Among the lines of the records, find all that carry the word "Rescue" and copy them.

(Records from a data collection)
- Opening Delimiter -
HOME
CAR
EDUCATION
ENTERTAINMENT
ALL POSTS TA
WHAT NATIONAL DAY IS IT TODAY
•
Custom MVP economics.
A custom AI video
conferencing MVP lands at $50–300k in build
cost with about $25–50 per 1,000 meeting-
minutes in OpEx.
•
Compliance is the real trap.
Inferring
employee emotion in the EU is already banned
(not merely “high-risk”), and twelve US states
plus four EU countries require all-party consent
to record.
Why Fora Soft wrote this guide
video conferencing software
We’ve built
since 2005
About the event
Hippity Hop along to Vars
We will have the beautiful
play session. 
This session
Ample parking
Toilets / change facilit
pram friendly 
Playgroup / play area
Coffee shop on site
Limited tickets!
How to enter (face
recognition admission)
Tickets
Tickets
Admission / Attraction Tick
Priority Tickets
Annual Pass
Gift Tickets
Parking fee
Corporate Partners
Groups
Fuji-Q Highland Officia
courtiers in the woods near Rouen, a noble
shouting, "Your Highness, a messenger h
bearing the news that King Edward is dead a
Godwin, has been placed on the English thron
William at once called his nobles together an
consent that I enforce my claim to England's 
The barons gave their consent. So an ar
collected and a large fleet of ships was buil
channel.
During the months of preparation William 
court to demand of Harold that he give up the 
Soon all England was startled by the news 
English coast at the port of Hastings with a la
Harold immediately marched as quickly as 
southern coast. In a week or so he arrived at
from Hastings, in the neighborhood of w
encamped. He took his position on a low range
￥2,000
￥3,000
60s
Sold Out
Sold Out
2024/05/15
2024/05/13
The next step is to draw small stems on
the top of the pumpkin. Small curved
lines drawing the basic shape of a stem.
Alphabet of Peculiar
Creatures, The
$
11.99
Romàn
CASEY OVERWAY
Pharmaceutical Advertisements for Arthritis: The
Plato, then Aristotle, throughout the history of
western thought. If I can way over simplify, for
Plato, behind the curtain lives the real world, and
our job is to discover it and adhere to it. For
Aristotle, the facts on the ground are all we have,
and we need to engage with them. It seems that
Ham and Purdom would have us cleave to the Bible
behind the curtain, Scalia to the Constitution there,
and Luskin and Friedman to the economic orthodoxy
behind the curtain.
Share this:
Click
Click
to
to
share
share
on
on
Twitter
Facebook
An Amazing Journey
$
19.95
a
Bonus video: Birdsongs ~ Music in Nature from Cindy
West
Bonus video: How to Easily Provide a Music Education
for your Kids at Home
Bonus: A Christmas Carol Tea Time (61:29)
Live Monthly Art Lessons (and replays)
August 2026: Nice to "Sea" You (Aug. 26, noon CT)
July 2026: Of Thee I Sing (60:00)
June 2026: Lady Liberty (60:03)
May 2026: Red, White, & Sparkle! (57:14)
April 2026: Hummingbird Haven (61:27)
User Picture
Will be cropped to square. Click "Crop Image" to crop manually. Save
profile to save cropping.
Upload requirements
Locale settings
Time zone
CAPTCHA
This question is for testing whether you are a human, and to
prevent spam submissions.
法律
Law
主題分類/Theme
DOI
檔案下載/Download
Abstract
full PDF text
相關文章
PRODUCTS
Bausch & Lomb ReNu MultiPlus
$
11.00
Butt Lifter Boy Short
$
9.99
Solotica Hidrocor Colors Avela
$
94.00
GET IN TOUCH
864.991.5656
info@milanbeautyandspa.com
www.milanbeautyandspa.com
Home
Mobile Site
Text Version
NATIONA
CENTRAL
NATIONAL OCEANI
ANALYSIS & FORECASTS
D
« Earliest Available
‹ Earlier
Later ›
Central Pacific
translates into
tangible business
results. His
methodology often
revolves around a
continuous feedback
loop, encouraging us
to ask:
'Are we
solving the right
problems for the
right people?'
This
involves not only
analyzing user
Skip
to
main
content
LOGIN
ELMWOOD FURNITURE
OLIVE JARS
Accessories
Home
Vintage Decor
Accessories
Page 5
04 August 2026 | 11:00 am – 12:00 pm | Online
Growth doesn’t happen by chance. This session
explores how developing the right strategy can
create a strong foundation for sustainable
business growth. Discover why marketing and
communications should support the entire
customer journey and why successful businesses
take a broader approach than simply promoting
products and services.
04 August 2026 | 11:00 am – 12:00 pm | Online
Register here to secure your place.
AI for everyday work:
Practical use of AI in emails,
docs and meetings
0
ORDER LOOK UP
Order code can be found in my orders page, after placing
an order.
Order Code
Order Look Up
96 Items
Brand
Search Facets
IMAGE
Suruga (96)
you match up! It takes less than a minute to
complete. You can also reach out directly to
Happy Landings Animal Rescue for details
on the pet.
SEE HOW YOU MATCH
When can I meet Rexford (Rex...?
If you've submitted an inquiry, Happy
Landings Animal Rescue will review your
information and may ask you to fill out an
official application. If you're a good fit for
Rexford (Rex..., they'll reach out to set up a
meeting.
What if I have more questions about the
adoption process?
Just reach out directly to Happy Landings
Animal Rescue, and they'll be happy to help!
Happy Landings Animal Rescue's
- Closing Delimiter -
Problem solution =>
Happy Landings Animal Rescue for details
Landings Animal Rescue will review your
Animal Rescue, and they'll be happy to help!
Happy Landings Animal Rescue's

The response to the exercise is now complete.